Memories sting.
He was my only friend. I was bullied all through elementary school; the kids would smother me in lunch condiments, call my name only to laugh when I responded, make up rumors that weren't true. But it all stopped when he became my guardian.
Jace was popular. He had a thousand friends, more talent than anyone in the school combined, and the most gorgeous looks that one could wish for. The girls wanted to be his girlfriend, the guys wanted to be his best friend. But he chose me.
With a simple "hello," the bullying was over. Gone. Truly and completely vanished. Because he was there. Jace and his siblings, Alec and Izzy, took me in simply because there was no one else, or because I was pathetic, I wouldn't know. All I know is that he was mine.
All through middle school, Jace was my best friend. And because of that, I didn't need any more friends. I didn't need anyone to protect me. I had me and I had him and that was all there was. It was unexplainable, unimaginable, safety. Joy. Comfort. Simplicity. Love.

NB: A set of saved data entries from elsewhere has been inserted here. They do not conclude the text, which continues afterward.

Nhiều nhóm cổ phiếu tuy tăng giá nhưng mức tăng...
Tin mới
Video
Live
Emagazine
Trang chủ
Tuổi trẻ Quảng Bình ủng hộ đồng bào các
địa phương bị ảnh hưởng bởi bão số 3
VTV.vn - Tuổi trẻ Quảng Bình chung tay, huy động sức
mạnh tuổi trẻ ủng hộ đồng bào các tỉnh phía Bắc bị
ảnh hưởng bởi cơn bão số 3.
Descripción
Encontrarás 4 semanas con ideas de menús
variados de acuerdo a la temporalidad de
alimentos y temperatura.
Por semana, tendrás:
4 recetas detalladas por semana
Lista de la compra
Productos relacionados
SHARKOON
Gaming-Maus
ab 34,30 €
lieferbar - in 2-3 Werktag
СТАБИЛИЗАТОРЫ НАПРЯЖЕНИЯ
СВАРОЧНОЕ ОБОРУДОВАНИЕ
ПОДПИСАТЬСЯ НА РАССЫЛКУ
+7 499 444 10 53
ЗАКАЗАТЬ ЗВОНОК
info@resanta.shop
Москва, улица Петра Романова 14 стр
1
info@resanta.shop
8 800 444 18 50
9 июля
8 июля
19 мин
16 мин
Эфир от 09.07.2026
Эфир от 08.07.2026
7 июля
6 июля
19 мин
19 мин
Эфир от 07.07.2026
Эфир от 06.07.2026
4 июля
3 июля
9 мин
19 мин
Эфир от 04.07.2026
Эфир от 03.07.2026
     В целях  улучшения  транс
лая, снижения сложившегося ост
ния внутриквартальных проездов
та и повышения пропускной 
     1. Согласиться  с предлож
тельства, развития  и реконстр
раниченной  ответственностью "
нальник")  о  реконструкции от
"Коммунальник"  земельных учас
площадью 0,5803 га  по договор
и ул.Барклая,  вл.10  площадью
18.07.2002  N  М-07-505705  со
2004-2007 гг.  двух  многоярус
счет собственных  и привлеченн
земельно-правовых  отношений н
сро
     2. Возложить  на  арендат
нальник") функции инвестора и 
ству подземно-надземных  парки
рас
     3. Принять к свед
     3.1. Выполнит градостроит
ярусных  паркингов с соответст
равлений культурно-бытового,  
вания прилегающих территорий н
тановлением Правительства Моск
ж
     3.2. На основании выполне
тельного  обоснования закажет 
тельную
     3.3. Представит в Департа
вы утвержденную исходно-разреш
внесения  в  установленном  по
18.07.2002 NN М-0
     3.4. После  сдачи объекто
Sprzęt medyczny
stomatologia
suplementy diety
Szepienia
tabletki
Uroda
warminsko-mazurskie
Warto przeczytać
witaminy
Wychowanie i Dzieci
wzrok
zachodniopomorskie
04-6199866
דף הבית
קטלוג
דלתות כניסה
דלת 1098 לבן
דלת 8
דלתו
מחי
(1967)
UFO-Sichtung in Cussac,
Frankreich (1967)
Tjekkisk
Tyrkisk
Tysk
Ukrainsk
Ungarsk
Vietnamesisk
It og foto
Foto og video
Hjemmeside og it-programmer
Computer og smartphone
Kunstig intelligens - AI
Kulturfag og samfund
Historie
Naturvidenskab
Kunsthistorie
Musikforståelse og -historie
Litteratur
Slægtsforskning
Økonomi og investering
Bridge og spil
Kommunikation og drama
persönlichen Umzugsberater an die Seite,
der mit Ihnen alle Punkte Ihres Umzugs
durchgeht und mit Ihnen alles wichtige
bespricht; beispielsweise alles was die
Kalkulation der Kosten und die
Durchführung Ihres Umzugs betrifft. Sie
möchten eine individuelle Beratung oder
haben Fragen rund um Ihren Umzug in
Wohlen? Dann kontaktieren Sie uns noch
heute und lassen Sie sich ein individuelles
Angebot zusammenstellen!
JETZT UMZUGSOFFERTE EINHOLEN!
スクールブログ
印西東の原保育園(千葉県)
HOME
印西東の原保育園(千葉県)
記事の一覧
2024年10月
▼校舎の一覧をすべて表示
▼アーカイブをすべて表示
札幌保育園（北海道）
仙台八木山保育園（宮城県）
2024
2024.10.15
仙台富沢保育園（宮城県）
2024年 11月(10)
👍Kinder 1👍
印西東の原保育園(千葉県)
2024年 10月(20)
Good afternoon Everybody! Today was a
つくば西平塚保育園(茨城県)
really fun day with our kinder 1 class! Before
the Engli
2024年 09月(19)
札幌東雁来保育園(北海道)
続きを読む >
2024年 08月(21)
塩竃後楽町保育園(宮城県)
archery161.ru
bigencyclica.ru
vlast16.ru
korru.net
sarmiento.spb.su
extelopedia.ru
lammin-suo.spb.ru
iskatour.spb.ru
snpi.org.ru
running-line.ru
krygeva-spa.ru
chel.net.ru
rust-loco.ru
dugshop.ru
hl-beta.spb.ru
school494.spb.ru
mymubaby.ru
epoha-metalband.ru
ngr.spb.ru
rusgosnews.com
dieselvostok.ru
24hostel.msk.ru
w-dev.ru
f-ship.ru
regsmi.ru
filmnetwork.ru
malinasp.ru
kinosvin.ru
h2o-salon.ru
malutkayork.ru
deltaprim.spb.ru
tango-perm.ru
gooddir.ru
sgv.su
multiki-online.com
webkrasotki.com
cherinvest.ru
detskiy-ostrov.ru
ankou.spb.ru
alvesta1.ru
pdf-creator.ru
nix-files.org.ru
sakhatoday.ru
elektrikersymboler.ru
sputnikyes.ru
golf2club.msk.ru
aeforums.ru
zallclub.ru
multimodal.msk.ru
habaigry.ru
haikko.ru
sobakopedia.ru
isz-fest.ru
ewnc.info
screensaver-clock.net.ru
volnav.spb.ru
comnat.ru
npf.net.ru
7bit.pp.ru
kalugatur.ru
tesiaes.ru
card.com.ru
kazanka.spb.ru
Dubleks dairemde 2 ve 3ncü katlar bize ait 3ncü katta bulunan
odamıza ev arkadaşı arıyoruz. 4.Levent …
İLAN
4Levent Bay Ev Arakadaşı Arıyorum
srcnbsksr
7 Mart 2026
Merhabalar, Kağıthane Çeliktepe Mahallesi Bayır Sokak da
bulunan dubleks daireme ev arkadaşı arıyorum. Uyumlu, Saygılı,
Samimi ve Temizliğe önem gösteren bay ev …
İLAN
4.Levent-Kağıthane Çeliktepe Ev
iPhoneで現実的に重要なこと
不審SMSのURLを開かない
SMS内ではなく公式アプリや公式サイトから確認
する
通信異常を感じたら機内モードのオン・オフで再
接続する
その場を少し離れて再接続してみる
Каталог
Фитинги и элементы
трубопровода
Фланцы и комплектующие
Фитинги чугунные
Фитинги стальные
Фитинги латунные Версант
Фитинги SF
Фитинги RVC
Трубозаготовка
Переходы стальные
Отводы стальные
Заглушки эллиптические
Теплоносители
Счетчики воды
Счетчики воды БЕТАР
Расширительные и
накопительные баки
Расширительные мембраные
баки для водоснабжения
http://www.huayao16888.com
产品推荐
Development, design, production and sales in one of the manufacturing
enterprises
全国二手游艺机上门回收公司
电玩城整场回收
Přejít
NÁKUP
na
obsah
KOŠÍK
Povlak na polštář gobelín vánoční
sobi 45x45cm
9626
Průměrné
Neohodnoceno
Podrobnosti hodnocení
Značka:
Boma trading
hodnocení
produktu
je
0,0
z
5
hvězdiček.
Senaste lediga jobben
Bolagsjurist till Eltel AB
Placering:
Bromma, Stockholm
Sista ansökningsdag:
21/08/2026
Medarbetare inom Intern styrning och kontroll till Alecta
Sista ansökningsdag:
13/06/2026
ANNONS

Neither of us really started to have feelings for each other until freshmen year of high school. And that was all right. We were both afraid that making our relationship something more would be risky, that we might lose the friendship. So we put it off. But our feelings simply couldn't be bothered.
He would call me "his girl," "mine," or "baby." It didn't matter what he called me. It mattered how he looked at me. How he talked to me. How he talked of me. How he touched me. Jace was…Jace.
Until Halloween.
I was dressed as Cinderella. Nearly the whole school was packed into the Lightwood's house. People were jumping off railings, flying from chandeliers, dumping cups of God knows what over other people's heads. It wasn't my scene. But because Jace was there, I let it be.
I was sitting in a corner holding a cup of something I would never, ever drink when I blinding flash of light silenced the heaving crowd. Nobody moved. Then multiple crashes sounded at the same time and the party erupted into chaos. Suddenly I was being grabbed by the arm and hauled up countless flights of stairs.
I could tell by the frightfully tight grip of his hands that Jace was the one leading me, so I followed him without hesitation. Jace led me up to the roof where I turned to stare at him expectantly.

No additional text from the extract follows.